I żeby o uduchowienie jedynie chodziło, o wpływ buddyjskiego mistycyzmu (mistycznego, tybetańskiego buddyzmu?) na pojmowanie świata. Nie. Rzecz ma się bardziej przyziemnie – nawet odpowiedź na proste pytanie „gdzie byliśmy?” nastręcza nie lada trudności.
„W Chinach” – powie mapa, przytaknie jej Chińczyk.
„W Tybecie” – powie Tybetańczyk, przytaknie mu historia.
A my zajrzymy w dusze, w nasze własne czucia i z tego samego powodu, dla którego nigdy na Birmę – Myanmar nie powiemy, poprzemy Tybetańczyka. Lecz nie będzie to prawda, ale nasz punkt widzenia.
Słowo, które najczęściej pojawiało się w myślach to bezsprzecznie: zmagania. Zmagania z samym sobą, z własnymi słabościami, z własną fizycznością. Zmagania z żywiołami, z bezwzględną, głuchą na prośby i kapryśną naturą. Zmagania z porozumieniem, z brakiem porozumienia. Zmagania z tym, że jedynie wiemy, co widzimy, ale nie mamy pojęcia, co się wydarzyło. Sprzecznymi informacjami. Brakiem odpowiedzi na z dnia na dzień puchnący, nieznośny bezlik pytań. Te chyba najtrudniejsze, najciężej było nie wiedzieć i nijak nie mieć jak sprawdzić.
Stwierdzenie, które nabrało zupełnie nowego znaczenia, to „jestem tu szczęśliwa”.
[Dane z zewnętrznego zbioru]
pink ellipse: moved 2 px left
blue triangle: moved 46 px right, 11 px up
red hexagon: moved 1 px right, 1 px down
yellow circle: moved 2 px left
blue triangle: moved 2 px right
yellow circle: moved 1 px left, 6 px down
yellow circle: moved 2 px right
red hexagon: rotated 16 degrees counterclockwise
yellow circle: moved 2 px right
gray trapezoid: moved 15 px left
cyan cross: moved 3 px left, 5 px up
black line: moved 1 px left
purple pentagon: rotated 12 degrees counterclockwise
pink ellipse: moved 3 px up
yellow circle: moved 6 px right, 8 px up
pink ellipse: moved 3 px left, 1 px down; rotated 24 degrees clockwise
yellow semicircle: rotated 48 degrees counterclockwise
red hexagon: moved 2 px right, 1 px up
Trudno było. I ciężko. I piruety kręciło po cienkiej czerwonej linii. Ale się udało. Bo i pięknie było. Udało się zakochać, poniosło, dało skrzydła, zamyśliło. Ma nas. Ostatnie takie miejsce, tak brzemienne byciem, tętniące autentycznością, rozgadane czuciem, zostało w Ameryce. Pewnie gdzieś w Boliwii, może w Paragwaju. Od ponad dwóch lat szukaliśmy intensywności w Azji. Szczerej prawdziwości. Wreszcie się udało. Spróbujemy opisać, spróbujemy oddać choć skrawek tego czucia.
Tybet to miejsce specjalne. Spędziliśmy tam miesiąc, trzydzieści kilka dni. A wydaje się nam jakby eony minęły. Bo zdarzyło się tyle, że kolejne historie moglibyśmy wyciągać jak magik króliki z cylindra. Ot, choćby tamten poranek w spowitym chmurami Ganzi…
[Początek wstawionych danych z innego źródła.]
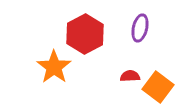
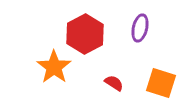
red semicircle: moved 16 px left, 7 px down; rotated 36 degrees clockwise
orange square: moved 3 px right, 4 px up; rotated 20 degrees counterclockwise
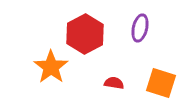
orange star: moved 3 px left
red semicircle: rotated 24 degrees counterclockwise
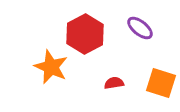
purple ellipse: rotated 64 degrees counterclockwise
orange star: rotated 12 degrees counterclockwise
red semicircle: rotated 18 degrees counterclockwise
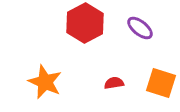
red hexagon: moved 11 px up
orange star: moved 6 px left, 15 px down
To powinien być jeden pokój. No ale są dwa. Oddziela je kartonowa, cienka ścianka, kończąca się kilkanaście centymetrów przed oknem. Bo okno jest wspólne. Trójdzielne i suwane. Pod nim, bo obu stronach ścianki stoją łóżka. Przez szparę między ścianką a oknem można zobaczyć, co się dzieje w sąsiednim pokoju. Można też wszystko usłyszeć. Mało ze sobą gadamy, bo kiedy Tybetańczycy słyszą nasz dziwny język, to zaraz zaglądają, ciekawi, kto zacz po sąsiedzku. Prywatność tu nie istnieje. Zaglądają, zamierają i patrzą.
Z tym oknem też jest utrapienie. Sąsiedzi, jak to w hotelu, zmieniają się nam codziennie. Niektórzy przychodzą w południe, niektórzy w środku nocy. Różnie, nie ma reguły. Ale z jakiegoś powodu, wszyscy, jak jeden mąż pierwsze co tylko robią, dopadają to okno. Suwają w jedną, w drugą, trzynastą, pięćdziesiątą. Fruwają skrzydła okna jak drzwi dworcowego baru. Otwarte. Zamknięte. Pół-pól. Fruwają z nimi zasłonki. Po ich, i po naszej stronie. Trzaska, lata, skrzypi. Budzi i zimnem wieje. Liczymy do trzystu czterdziestu i dzielnie to znosimy.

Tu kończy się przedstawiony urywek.